Pandangan yang sama tajam, juga datang dari kalangan reformis perempuan muslim di masa itu, bahkan mereka lebih fokus dan teguh berpegang pada gender dalam menjalankan misi gerakan mereka. Seperti halnya Ghorat Ul Ain dan Bibi Khanoum (awal dan akhir abad XVIII), Fatma Aliya Hamin (akhir abad ke-18 di Turki) dan Nazira al Din (Lebanon) mengkritik keras interpretasi misoginis atas Alquran dan Hadist yang menyokong pada kemapanan laki-laki. Lebih jauh para perempuan reformis ini menentang pengekangan, segregasi seks dan segala bentuk pelarangan berdasar gender pada perempuan muslim yang berlaku saat itu.

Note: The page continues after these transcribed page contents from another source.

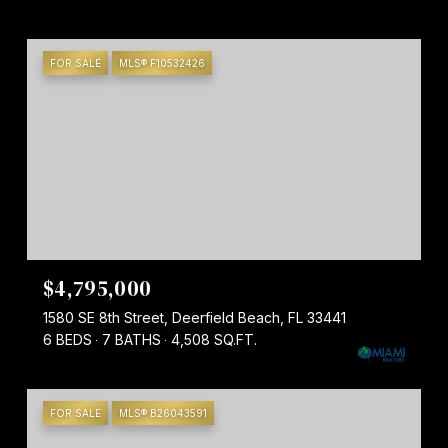
FOR SALE
MLS® F10532426
$4,795,000
1580 SE 8th Street, Deerfield Beach, FL 33441
6 BEDS
7 BATHS
4,508 SQ.FT.
FOR SALE
MLS® B26043591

Jika feminisme, pada masa ini, adalah proyek politik untuk mengadvokasi kepentingan dan hak-hak perempuan dalam mengakses kehidupan publik, lalu apa yang mereka jalankan saat itu tentu saja sebuah gerakan sangat menonjol, menarik dan sekaligus merupakan letupan penting di dalam masyarakat muslim. Seperti juga tercatat dalam sejarah, kesadaran akan gerakan kebangsaan di Timur Tengah dan Afrika Utara mampu membangkitkan kesadaran gender bagi kaum perempuan di kedua kawasan itu. Seperti tercatat pada sejarah pada awal tahun 1900-an, kaum perempuan Iran (1905), Turki (1908), dan Mesir (1920) mulai mendirikan organisasi perempuan yang otonom. Kaum perempuan nasionalis dari kelompok kiri maupun liberal menjadi garda depan pada organisasi tersebut. Lebih dari itu, kaum perempuan ini juga memajukan tujuan ideologis dan organisasional gerakan nasionalis dan sosialis negeri mereka.
Proses pembangunan bangsa dan modernisasi pasca kolonialisme pada tahun 1970, kecuali di Arab Saudi dan negara-negara teluk, segregasi seks terhadap perempuan tidak begitu kencang lagi, bahkan kaum perempuan justru disokong untuk terlibat dalam dunia kerja, namun sayangnya gerakan feminis yang independen menjadi terkikis. Dengan mengikuti agenda negara Barat untuk memodernkan bangsa, kesadaran diri untuk menimbang nilai-nilai patriarki malah lesu. Feminisme telah kehilangan ruh progresif dan kemampuan menggalang kekuatan yang menjadi ciri awal gerakan feminis.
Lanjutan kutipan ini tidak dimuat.